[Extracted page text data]
- - - -
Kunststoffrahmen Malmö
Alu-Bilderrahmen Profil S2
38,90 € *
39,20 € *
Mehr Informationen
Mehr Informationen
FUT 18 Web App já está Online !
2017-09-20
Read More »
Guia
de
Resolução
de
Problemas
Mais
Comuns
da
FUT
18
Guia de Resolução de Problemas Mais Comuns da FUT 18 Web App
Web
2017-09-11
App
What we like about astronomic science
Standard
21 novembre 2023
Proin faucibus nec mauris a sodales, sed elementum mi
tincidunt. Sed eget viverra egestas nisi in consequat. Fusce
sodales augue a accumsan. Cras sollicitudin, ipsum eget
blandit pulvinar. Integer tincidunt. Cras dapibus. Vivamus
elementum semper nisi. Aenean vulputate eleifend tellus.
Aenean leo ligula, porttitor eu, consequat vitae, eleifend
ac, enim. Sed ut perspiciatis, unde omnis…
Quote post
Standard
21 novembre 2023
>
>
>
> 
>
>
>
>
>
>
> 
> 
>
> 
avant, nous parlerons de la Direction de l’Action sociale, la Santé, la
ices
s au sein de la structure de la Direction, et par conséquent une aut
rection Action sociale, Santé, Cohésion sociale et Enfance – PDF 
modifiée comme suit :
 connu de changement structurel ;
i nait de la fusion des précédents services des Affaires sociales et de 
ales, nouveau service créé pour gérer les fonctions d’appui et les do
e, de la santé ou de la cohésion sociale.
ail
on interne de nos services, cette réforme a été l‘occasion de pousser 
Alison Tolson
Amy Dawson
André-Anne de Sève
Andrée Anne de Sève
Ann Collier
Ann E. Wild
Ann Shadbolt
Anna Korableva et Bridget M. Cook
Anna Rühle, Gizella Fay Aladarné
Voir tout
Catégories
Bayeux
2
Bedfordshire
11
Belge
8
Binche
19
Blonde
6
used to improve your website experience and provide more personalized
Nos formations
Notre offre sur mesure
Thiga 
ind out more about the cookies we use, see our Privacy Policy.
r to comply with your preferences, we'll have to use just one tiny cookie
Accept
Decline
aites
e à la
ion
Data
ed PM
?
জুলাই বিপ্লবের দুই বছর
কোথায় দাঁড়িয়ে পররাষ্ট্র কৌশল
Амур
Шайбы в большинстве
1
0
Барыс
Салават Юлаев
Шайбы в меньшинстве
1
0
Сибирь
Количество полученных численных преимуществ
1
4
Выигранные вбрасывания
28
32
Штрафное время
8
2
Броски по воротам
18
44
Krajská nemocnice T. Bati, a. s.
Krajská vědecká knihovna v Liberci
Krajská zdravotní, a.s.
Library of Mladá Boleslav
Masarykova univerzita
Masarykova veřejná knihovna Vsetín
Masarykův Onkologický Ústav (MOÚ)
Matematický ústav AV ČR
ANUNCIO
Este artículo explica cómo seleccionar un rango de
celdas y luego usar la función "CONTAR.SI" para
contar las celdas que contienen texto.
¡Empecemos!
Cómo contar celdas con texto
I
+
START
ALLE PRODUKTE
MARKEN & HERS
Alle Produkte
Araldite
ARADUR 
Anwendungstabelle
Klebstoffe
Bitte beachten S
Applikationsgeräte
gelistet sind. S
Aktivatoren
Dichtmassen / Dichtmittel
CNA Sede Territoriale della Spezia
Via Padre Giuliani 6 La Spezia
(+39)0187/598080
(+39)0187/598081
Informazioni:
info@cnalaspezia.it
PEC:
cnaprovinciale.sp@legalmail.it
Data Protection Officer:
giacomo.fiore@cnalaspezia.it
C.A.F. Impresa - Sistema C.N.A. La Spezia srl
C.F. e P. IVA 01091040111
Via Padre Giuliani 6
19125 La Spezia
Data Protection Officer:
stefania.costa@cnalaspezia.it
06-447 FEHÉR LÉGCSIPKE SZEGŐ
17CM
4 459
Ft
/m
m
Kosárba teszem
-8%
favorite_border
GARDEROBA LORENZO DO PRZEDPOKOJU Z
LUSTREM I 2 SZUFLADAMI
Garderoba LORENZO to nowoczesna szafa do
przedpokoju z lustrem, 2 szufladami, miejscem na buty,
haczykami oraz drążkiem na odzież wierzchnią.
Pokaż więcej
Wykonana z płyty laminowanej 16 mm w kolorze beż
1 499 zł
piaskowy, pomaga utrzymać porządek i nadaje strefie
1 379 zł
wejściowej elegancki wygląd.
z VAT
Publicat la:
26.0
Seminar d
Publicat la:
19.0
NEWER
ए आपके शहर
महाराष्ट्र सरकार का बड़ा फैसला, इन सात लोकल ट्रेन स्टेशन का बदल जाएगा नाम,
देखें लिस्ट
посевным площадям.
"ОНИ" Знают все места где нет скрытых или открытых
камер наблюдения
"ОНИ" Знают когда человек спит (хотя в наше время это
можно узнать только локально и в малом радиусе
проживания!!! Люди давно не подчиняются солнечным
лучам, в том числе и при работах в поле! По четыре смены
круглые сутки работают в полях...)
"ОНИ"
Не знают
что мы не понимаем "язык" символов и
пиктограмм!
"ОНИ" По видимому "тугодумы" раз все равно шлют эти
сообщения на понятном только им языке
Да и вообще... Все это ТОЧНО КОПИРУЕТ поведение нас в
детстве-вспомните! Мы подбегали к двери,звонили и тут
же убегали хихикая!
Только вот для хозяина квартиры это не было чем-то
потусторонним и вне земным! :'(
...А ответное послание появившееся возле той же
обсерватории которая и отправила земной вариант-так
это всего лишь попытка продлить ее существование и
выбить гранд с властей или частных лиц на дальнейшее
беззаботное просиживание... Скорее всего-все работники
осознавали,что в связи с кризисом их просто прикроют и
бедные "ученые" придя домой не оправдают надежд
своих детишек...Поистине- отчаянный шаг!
- - - -
▶ **Requirement**: From the records above, report the number of lines that hold the string "tincidunt" and add nothing.

▶ **Reply**: 2